=== Begin Enclosure ===

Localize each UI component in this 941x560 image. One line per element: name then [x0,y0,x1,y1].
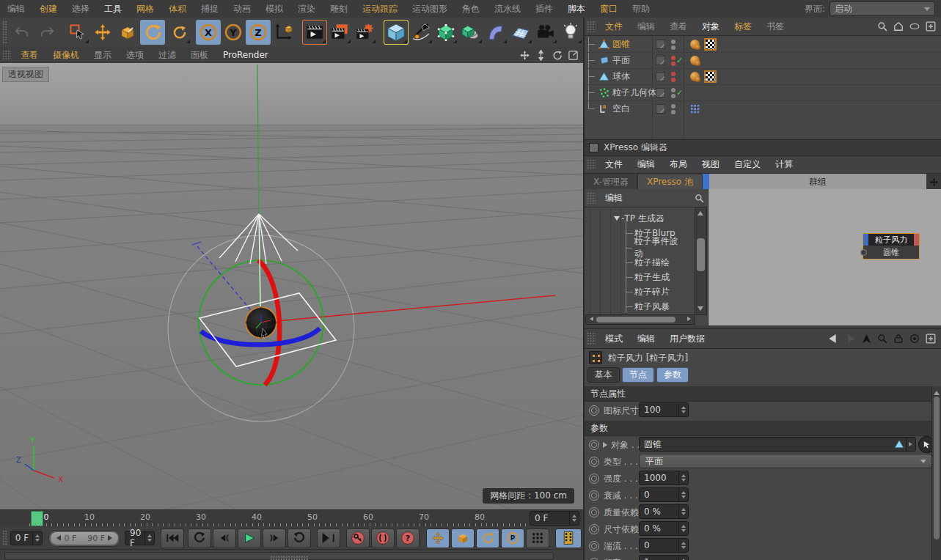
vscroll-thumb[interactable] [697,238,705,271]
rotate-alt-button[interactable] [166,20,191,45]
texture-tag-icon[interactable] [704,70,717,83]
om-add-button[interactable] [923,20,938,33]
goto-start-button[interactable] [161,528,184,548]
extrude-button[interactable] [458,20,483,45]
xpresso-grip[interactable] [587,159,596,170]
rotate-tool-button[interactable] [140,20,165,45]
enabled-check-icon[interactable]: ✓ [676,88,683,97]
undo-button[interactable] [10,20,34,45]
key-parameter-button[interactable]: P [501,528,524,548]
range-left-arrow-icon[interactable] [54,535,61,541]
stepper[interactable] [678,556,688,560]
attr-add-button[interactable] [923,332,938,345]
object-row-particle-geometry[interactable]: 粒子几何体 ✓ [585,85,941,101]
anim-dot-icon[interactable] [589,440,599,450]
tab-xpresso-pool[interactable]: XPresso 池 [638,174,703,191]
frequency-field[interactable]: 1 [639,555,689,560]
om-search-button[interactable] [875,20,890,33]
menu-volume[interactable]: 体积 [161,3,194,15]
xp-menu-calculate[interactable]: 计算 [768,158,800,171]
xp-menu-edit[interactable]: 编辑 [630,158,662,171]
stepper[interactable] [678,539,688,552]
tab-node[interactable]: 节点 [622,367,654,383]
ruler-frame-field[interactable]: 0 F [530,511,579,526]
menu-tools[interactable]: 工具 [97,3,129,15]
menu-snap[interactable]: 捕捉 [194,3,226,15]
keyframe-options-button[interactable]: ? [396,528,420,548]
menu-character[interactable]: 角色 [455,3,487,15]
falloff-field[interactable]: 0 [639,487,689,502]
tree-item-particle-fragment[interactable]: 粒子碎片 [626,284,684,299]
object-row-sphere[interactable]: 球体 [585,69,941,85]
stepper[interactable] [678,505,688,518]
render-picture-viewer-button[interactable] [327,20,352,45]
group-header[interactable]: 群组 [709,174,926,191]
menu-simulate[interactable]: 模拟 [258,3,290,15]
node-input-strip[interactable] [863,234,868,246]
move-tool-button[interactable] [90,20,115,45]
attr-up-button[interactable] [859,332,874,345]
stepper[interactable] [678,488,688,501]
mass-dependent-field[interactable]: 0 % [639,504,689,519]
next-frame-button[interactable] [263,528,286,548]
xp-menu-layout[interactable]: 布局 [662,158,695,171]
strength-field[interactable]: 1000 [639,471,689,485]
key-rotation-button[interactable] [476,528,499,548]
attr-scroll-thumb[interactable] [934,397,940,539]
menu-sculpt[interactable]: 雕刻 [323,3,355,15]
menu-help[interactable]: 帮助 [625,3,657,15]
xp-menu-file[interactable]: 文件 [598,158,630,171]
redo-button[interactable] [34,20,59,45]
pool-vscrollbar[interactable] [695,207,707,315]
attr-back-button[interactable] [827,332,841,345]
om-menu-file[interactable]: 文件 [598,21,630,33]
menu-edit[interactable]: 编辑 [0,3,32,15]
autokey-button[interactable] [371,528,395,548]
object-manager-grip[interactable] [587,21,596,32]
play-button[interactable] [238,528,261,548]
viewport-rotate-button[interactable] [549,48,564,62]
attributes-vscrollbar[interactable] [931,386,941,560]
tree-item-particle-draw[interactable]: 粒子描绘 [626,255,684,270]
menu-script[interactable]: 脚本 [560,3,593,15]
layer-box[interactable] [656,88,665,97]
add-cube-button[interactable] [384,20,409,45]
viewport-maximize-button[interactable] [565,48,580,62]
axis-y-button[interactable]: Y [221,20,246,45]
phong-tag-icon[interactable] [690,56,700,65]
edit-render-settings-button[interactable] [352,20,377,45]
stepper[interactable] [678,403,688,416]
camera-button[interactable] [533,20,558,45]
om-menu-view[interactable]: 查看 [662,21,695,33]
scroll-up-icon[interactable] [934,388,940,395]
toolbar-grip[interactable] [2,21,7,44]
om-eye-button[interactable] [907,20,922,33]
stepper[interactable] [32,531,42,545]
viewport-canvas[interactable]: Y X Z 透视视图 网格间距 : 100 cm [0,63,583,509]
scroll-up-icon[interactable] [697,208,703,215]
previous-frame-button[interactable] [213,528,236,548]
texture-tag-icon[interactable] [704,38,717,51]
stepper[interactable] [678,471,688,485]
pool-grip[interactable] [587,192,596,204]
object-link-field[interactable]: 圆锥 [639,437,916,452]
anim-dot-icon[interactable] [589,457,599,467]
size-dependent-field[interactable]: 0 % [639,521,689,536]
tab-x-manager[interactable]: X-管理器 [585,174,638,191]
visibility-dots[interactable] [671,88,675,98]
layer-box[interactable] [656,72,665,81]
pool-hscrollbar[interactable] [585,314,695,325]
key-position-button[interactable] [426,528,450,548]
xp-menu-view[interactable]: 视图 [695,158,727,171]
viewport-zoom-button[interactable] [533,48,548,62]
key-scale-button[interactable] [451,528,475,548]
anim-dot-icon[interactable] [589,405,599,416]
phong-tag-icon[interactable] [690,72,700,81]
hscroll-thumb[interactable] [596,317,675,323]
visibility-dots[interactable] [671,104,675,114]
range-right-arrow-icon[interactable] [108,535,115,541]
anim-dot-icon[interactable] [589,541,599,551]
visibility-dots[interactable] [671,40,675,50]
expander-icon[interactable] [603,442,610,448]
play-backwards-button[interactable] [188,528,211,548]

=== End Enclosure ===

- [Exercise description]: Write the number of lines in the data above that contain the word "layer", and add nothing to it.

- [Solution]: 2